The Saltzman Collection reflects a lifelong dialogue with art. Ralph and Muriel Saltzman began collecting together as newlyweds, through weekend gallery visits that gradually evolved into a sustained commitment to artists and institutions in the United States and abroad. Guided less by fashion than by instinct, they acquired works that invited daily engagement: sculptures that animate the garden, drawings and photographs that punctuate domestic space, and paintings that reward slow looking.

Eclectic by design, the collection nonetheless coheres around a few enduring constants—craftsmanship, presence, and a human scale that invites conversation. Many works were acquired directly from artists and long-standing gallery relationships; many have been presented in museum contexts; and many bear the quiet patina of having been lived with, reflecting a collection shaped for a home as much as for the white cube.

The collection includes significant works by leading modern and contemporary artists such as Pablo Picasso, Claude & François-Xavier Lalanne, Niki de Saint Phalle, Mickalene Thomas, Kiki Smith, William Kentridge, Antony Gormley, Fernando Botero, Matthew Barney, Mel Bochner, Tom Wesselmann, Jim Dine, Deborah Butterfield, Barry Flanagan, Annie Leibovitz, Michele Oka Doner, Tony Cragg, Ernest Trova, and more.

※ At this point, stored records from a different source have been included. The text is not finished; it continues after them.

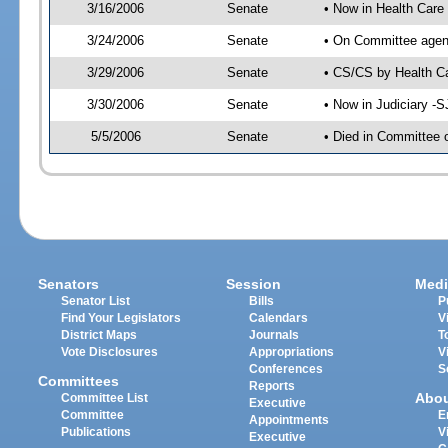
3/16/2006
Senate
• Now in Health Care
3/24/2006
Senate
• On Committee agend
3/29/2006
Senate
• CS/CS by Health Ca
3/30/2006
Senate
• Now in Judiciary -
5/5/2006
Senate
• Died in Committee 
Senators
Session
Medi
Senator List
Bills
P
Find Your Legislators
Calendars
V
District Maps
Journals
T
Vote Disclosures
Appropriations
V
Conferences
S
Committees
Reports
Abo
Committee List
Executive
Committee
E
Appointments
Publications
V
Executive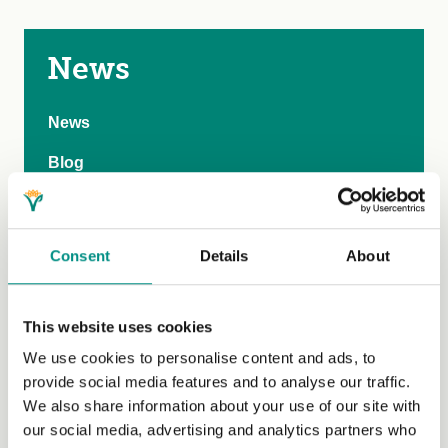
News
News
Blog
Events
Past events
Consent
Details
About
Submit an event
Competitions
This website uses cookies
We use cookies to personalise content and ads, to
Media
provide social media features and to analyse our traffic.
Market insights
We also share information about your use of our site with
our social media, advertising and analytics partners who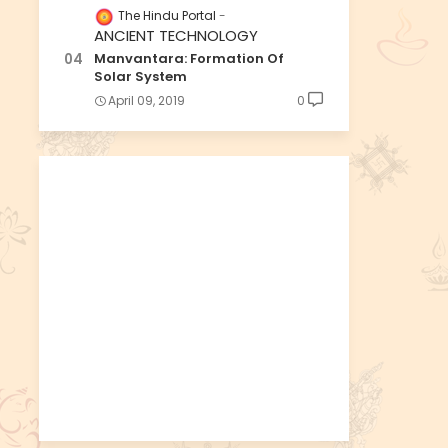
The Hindu Portal
ANCIENT TECHNOLOGY
Manvantara: Formation Of
Solar System
April 09, 2019
0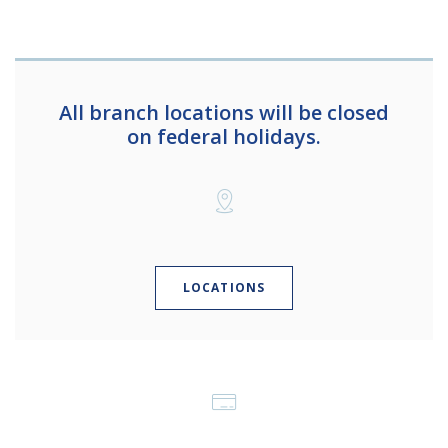
All branch locations will be closed
on federal holidays.
LOCATIONS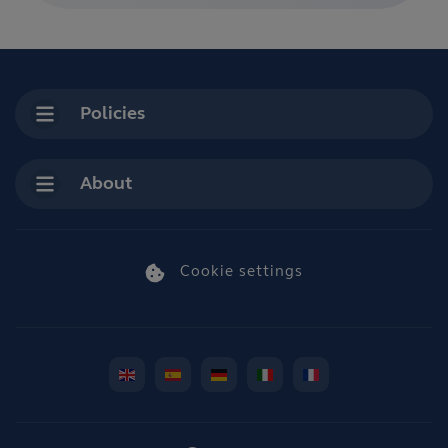
Policies
About
Cookie settings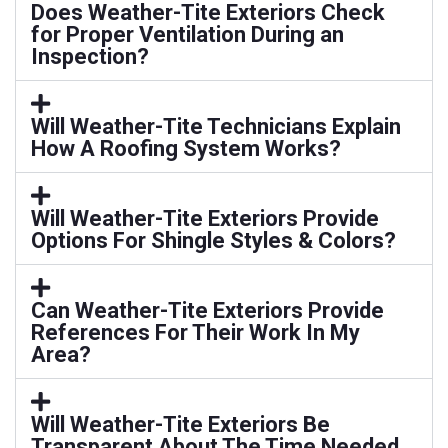
Does Weather-Tite Exteriors Check
for Proper Ventilation During an
Inspection?
Will Weather-Tite Technicians Explain
How A Roofing System Works?
Will Weather-Tite Exteriors Provide
Options For Shingle Styles & Colors?
Can Weather-Tite Exteriors Provide
References For Their Work In My
Area?
Will Weather-Tite Exteriors Be
Transparent About The Time Needed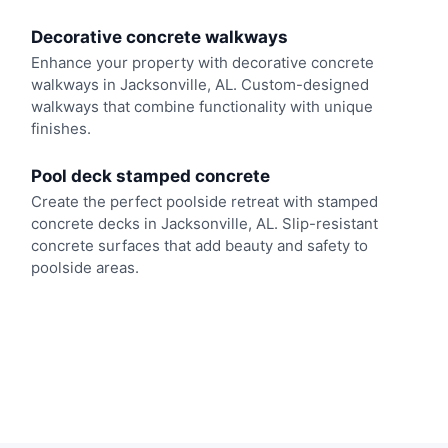
Decorative concrete walkways
Enhance your property with decorative concrete
walkways in Jacksonville, AL. Custom-designed
walkways that combine functionality with unique
finishes.
Pool deck stamped concrete
Create the perfect poolside retreat with stamped
concrete decks in Jacksonville, AL. Slip-resistant
concrete surfaces that add beauty and safety to
poolside areas.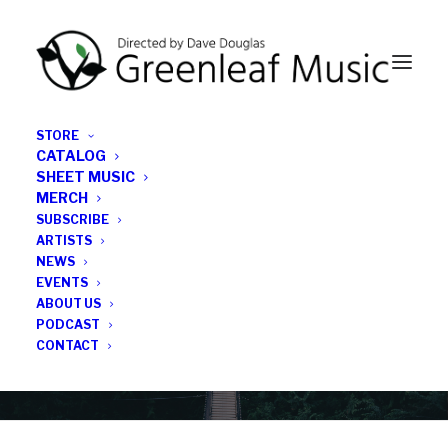
STORE
CATALOG
SHEET MUSIC
MERCH
SUBSCRIBE
Category
ARTISTS
NEWS
EVENTS
Marc Phaneuf
ABOUT US
PODCAST
CONTACT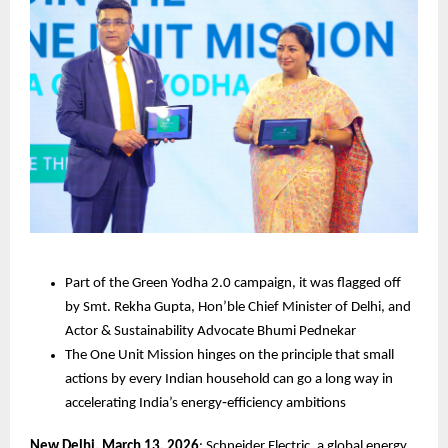
Part of the Green Yodha 2.0 campaign, it was flagged off 
by Smt. Rekha Gupta, Hon’ble Chief Minister of Delhi, and 
Actor & Sustainability Advocate Bhumi Pednekar
The One Unit Mission hinges on the principle that small 
actions by every Indian household can go a long way in 
accelerating India’s energy‑efficiency ambitions
New Delhi, March 13, 2026
: Schneider Electric, a global energy 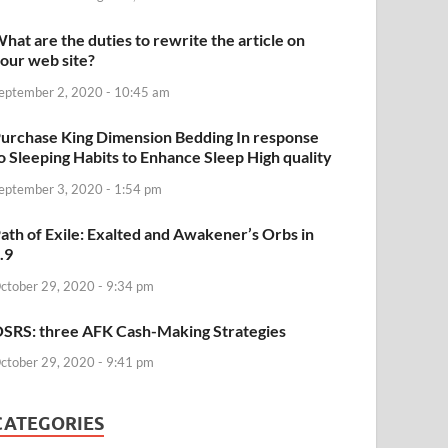
hat are the duties to rewrite the article on
our web site?
eptember 2, 2020 - 10:45 am
urchase King Dimension Bedding In response
o Sleeping Habits to Enhance Sleep High quality
eptember 3, 2020 - 1:54 pm
ath of Exile: Exalted and Awakener’s Orbs in
.9
ctober 29, 2020 - 9:34 pm
SRS: three AFK Cash-Making Strategies
ctober 29, 2020 - 9:41 pm
CATEGORIES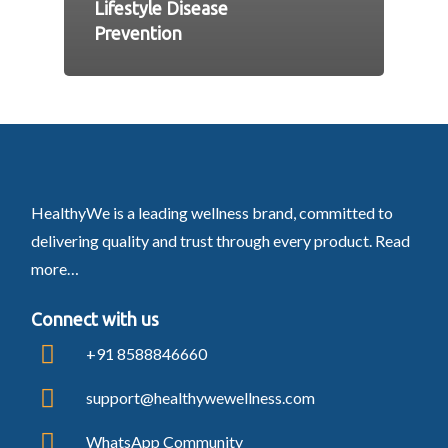
Lifestyle Disease
Prevention
HealthyWe is a leading wellness brand, committed to
delivering quality and trust through every product.
Read
more…
Connect with us
+91 8588846660
support@healthywewellness.com
WhatsApp Community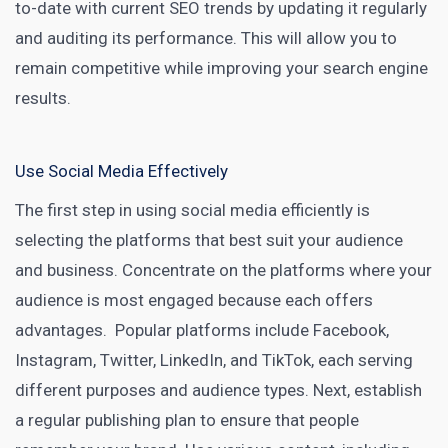
to-date with current SEO trends by updating it regularly
and auditing its performance. This will allow you to
remain competitive while improving your search engine
results.
Use Social Media Effectively
The first step in using social media efficiently is
selecting the platforms that best suit your audience
and business. Concentrate on the platforms where your
audience is most engaged because each offers
advantages. Popular
platforms
include Facebook,
Instagram, Twitter, LinkedIn, and TikTok, each serving
different purposes and audience types. Next, establish
a regular publishing plan to ensure that people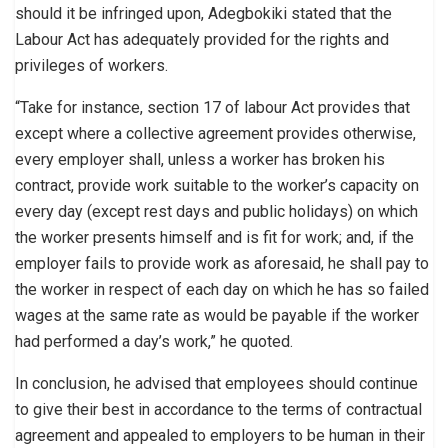
should it be infringed upon, Adegbokiki stated that the
Labour Act has adequately provided for the rights and
privileges of workers.
“Take for instance, section 17 of labour Act provides that
except where a collective agreement provides otherwise,
every employer shall, unless a worker has broken his
contract, provide work suitable to the worker’s capacity on
every day (except rest days and public holidays) on which
the worker presents himself and is fit for work; and, if the
employer fails to provide work as aforesaid, he shall pay to
the worker in respect of each day on which he has so failed
wages at the same rate as would be payable if the worker
had performed a day’s work,” he quoted.
In conclusion, he advised that employees should continue
to give their best in accordance to the terms of contractual
agreement and appealed to employers to be human in their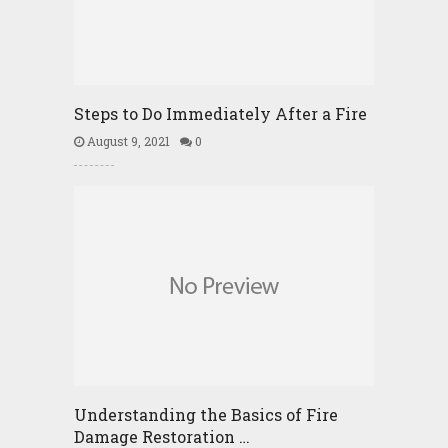
Steps to Do Immediately After a Fire
August 9, 2021
0
Understanding the Basics of Fire
Damage Restoration …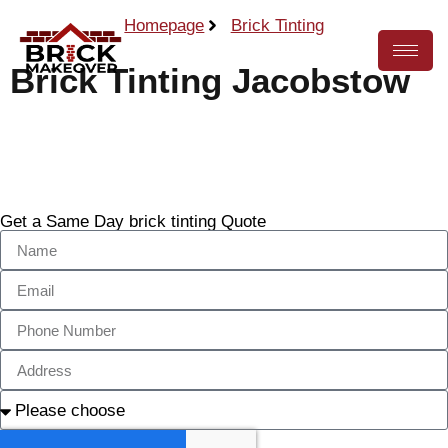
Homepage
Brick Tinting
Brick Tinting Jacobstow
Call Now
Get a Same Day brick tinting Quote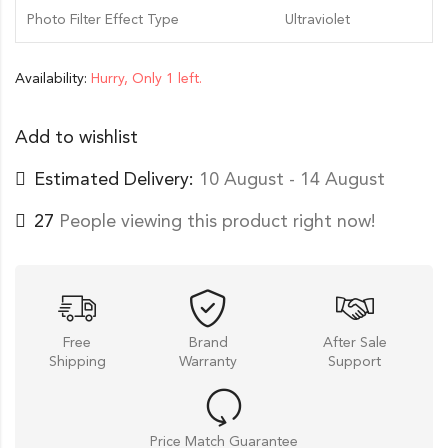
Photo Filter Effect Type
Ultraviolet
Availability:
Hurry, Only 1 left.
Add to wishlist
Estimated Delivery:
10 August - 14 August
27
People viewing this product right now!
Free
Brand
After Sale
Shipping
Warranty
Support
Price Match Guarantee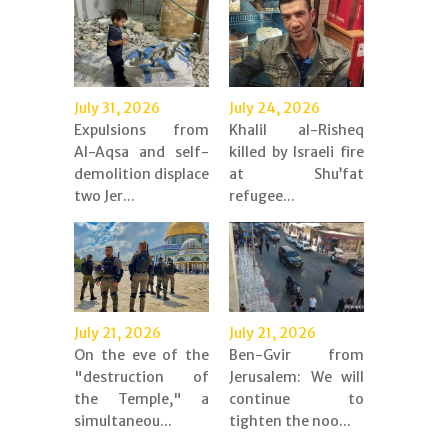
July 31, 2026
July 24, 2026
Expulsions from
Khalil al-Risheq
Al-Aqsa and self-
killed by Israeli fire
demolition displace
at Shu’fat
two Jer...
refugee...
July 21, 2026
July 21, 2026
On the eve of the
Ben-Gvir from
"destruction of
Jerusalem: We will
the Temple," a
continue to
simultaneou...
tighten the noo...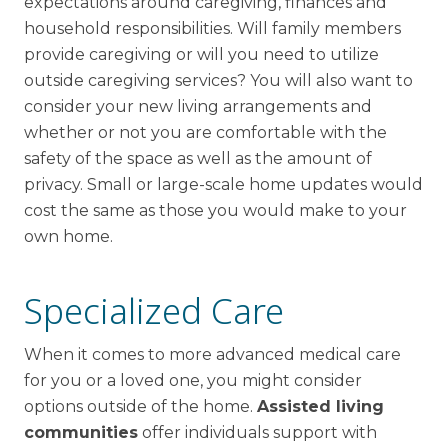
expectations around caregiving, finances and
household responsibilities. Will family members
provide caregiving or will you need to utilize
outside caregiving services? You will also want to
consider your new living arrangements and
whether or not you are comfortable with the
safety of the space as well as the amount of
privacy. Small or large-scale home updates would
cost the same as those you would make to your
own home.
Specialized Care
When it comes to more advanced medical care
for you or a loved one, you might consider
options outside of the home.
Assisted living
communities
offer individuals support with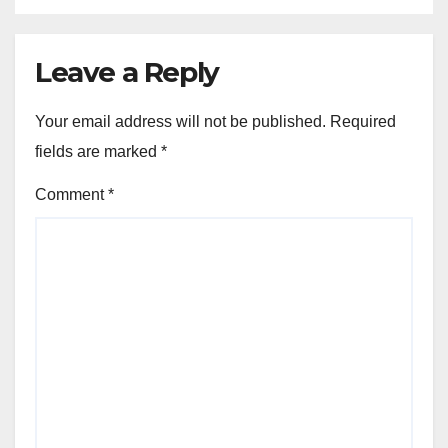
Leave a Reply
Your email address will not be published.
Required
fields are marked
*
Comment
*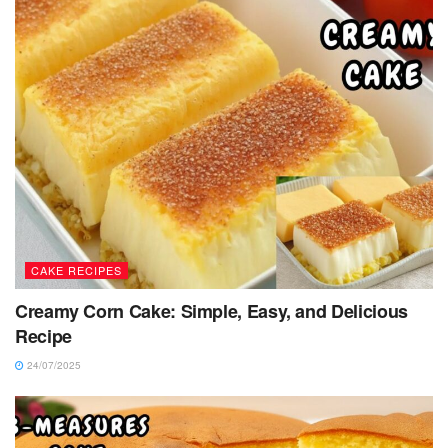
CAKE RECIPES
Creamy Corn Cake: Simple, Easy, and Delicious
Recipe
24/07/2025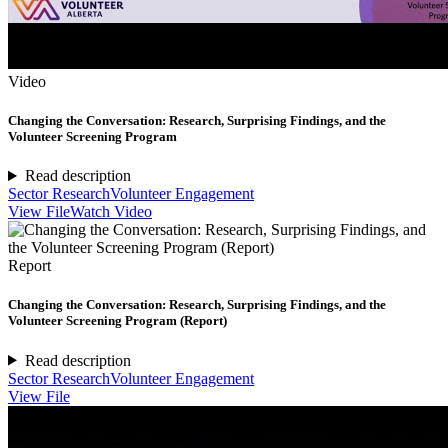
Video
Changing the Conversation: Research, Surprising Findings, and the
Volunteer Screening Program
Read description
Sector Research
Volunteer Engagement
View File
Watch Video
Report
Changing the Conversation: Research, Surprising Findings, and the
Volunteer Screening Program (Report)
Read description
Sector Research
Volunteer Engagement
View File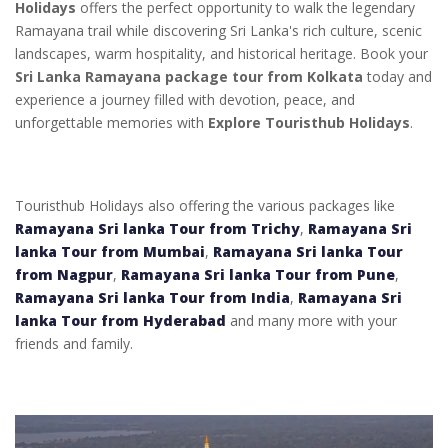
Holidays
offers the perfect opportunity to walk the legendary
Ramayana trail while discovering Sri Lanka's rich culture, scenic
landscapes, warm hospitality, and historical heritage. Book your
Sri Lanka Ramayana package tour from Kolkata
today and
experience a journey filled with devotion, peace, and
unforgettable memories with
Explore Touristhub Holidays
.
Touristhub Holidays also offering the various packages like
Ramayana Sri lanka Tour from Trichy
,
Ramayana Sri
lanka Tour from Mumbai
,
Ramayana Sri lanka Tour
from Nagpur
,
Ramayana Sri lanka Tour from Pune
,
Ramayana Sri lanka Tour from India
,
Ramayana Sri
lanka Tour from Hyderabad
and many more with your
friends and family.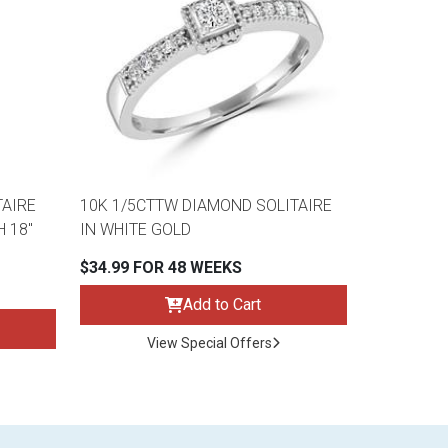
TAIRE
10K 1/5CTTW DIAMOND SOLITAIRE
 18"
IN WHITE GOLD
$34.99 FOR 48 WEEKS
Add to Cart
View Special Offers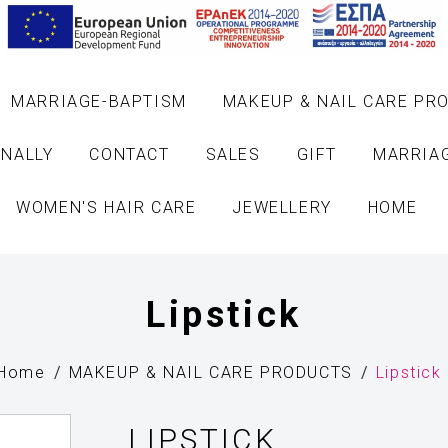
MARRIAGE-BAPTISM
MAKEUP & NAIL CARE PR
NALLY
CONTACT
SALES
GIFT
MARRIA
WOMEN'S HAIR CARE
JEWELLERY
HOME
Lipstick
Home
MAKEUP & NAIL CARE PRODUCTS
Lipstick
LIPSTICK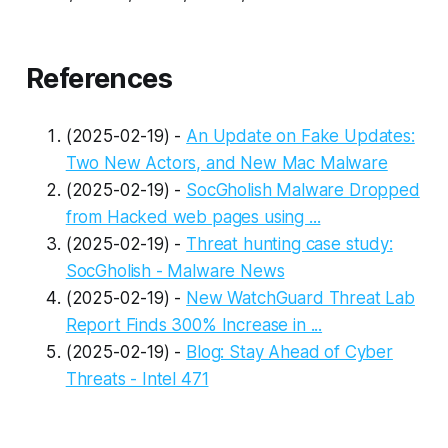
References
(2025-02-19) -
An Update on Fake Updates:
Two New Actors, and New Mac Malware
(2025-02-19) -
SocGholish Malware Dropped
from Hacked web pages using ...
(2025-02-19) -
Threat hunting case study:
SocGholish - Malware News
(2025-02-19) -
New WatchGuard Threat Lab
Report Finds 300% Increase in ...
(2025-02-19) -
Blog: Stay Ahead of Cyber
Threats - Intel 471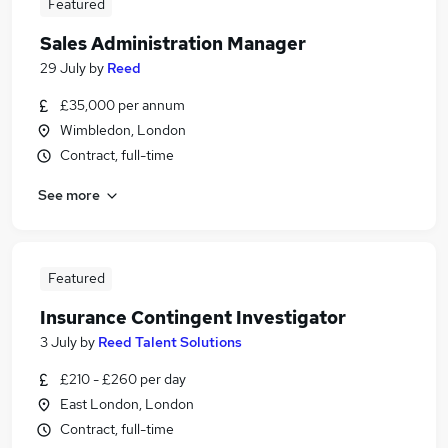
Featured
Sales Administration Manager
29 July
by
Reed
£35,000 per annum
Wimbledon, London
Contract, full-time
See more
Featured
Insurance Contingent Investigator
3 July
by
Reed Talent Solutions
£210 - £260 per day
East London, London
Contract, full-time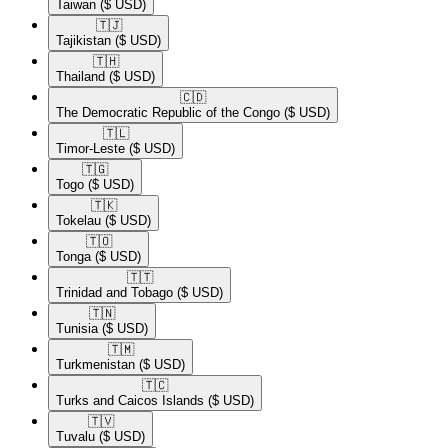
Taiwan
($ USD)
🇹🇯​
Tajikistan
($ USD)
🇹🇭​
Thailand
($ USD)
🇨🇩​
The Democratic Republic of the Congo
($ USD)
🇹🇱​
Timor-Leste
($ USD)
🇹🇬​
Togo
($ USD)
🇹🇰​
Tokelau
($ USD)
🇹🇴​
Tonga
($ USD)
🇹🇹​
Trinidad and Tobago
($ USD)
🇹🇳​
Tunisia
($ USD)
🇹🇲​
Turkmenistan
($ USD)
🇹🇨​
Turks and Caicos Islands
($ USD)
🇹🇻​
Tuvalu
($ USD)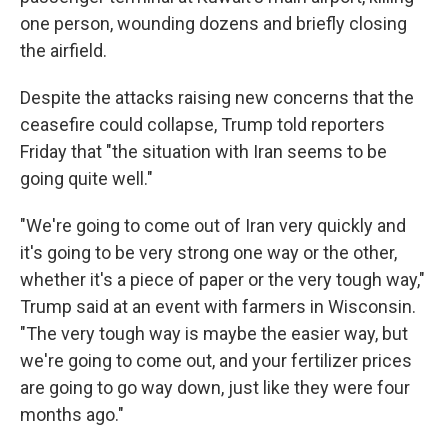
one person, wounding dozens and briefly closing
the airfield.
Despite the attacks raising new concerns that the
ceasefire could collapse, Trump told reporters
Friday that "the situation with Iran seems to be
going quite well."
"We're going to come out of Iran very quickly and
it's going to be very strong one way or the other,
whether it's a piece of paper or the very tough way,"
Trump said at an event with farmers in Wisconsin.
"The very tough way is maybe the easier way, but
we're going to come out, and your fertilizer prices
are going to go way down, just like they were four
months ago."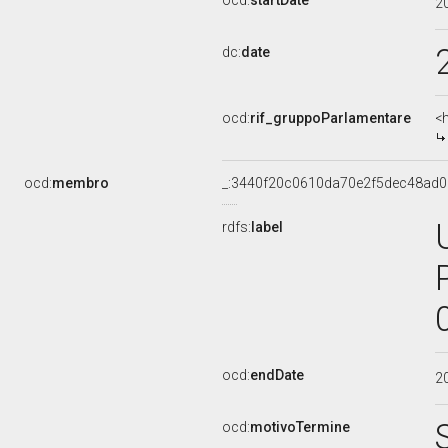
ocd:
startDate
2
dc:
date
ocd:
rif_gruppoParlamentare
<
ocd:
membro
_:3440f20c0610da70e2f5dec48ad0
rdfs:
label
ocd:
endDate
2
ocd:
motivoTermine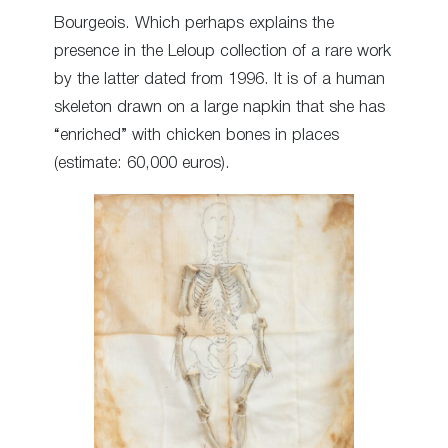
Bourgeois. Which perhaps explains the
presence in the Leloup collection of a rare work
by the latter dated from 1996. It is of a human
skeleton drawn on a large napkin that she has
“enriched” with chicken bones in places
(estimate: 60,000 euros).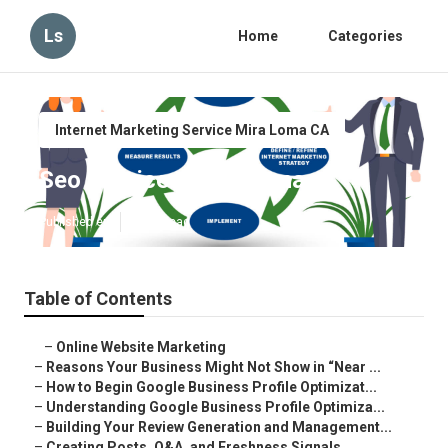
Ls
Home
Categories
Internet Marketing Service Mira Loma CA
Seo Services Mira Loma
Published en
8 min read
Table of Contents
–
Online Website Marketing
–
Reasons Your Business Might Not Show in “Near ...
–
How to Begin Google Business Profile Optimizat...
–
Understanding Google Business Profile Optimiza...
–
Building Your Review Generation and Management...
–
Creating Posts, Q&A, and Freshness Signals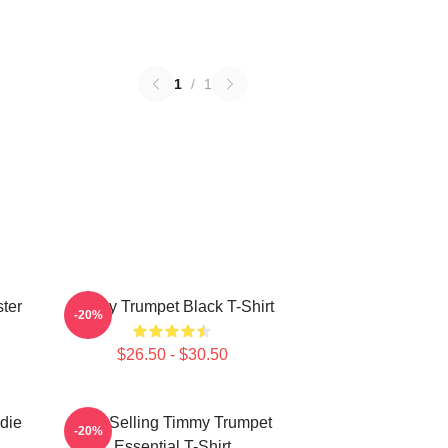
1
/
1
ter
Timmy Trumpet Black T-Shirt
-20%
$26.50 - $30.50
die
Best Selling Timmy Trumpet
-20%
Essential T-Shirt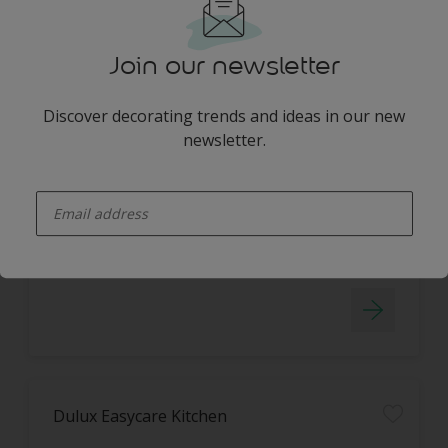
Join our newsletter
Discover decorating trends and ideas in our new
Dulux Easycare Washable & Tough
newsletter.
STAIN REPELLENT TECHNOLOGY
enter-your-email
WASHABLE
Dulux Easycare Kitchen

At its core, the Saltzmans’ philosophy is simple: art belongs in life. That belief extends beyond the home through ongoing support for museums and arts education in South Florida, including the Norton Museum of Art and local school initiatives that bring practicing artists into classrooms. Their hope has always been that the joy, curiosity, and perspective art has brought to their family might be shared with future generations of viewers and makers.

The Saltzman Collection remains an evolving snapshot of modern and contemporary art—one that privileges discovery, dialogue, and the deeply personal act of selection. As the family often says, they are drawn to works simply “because we like them.”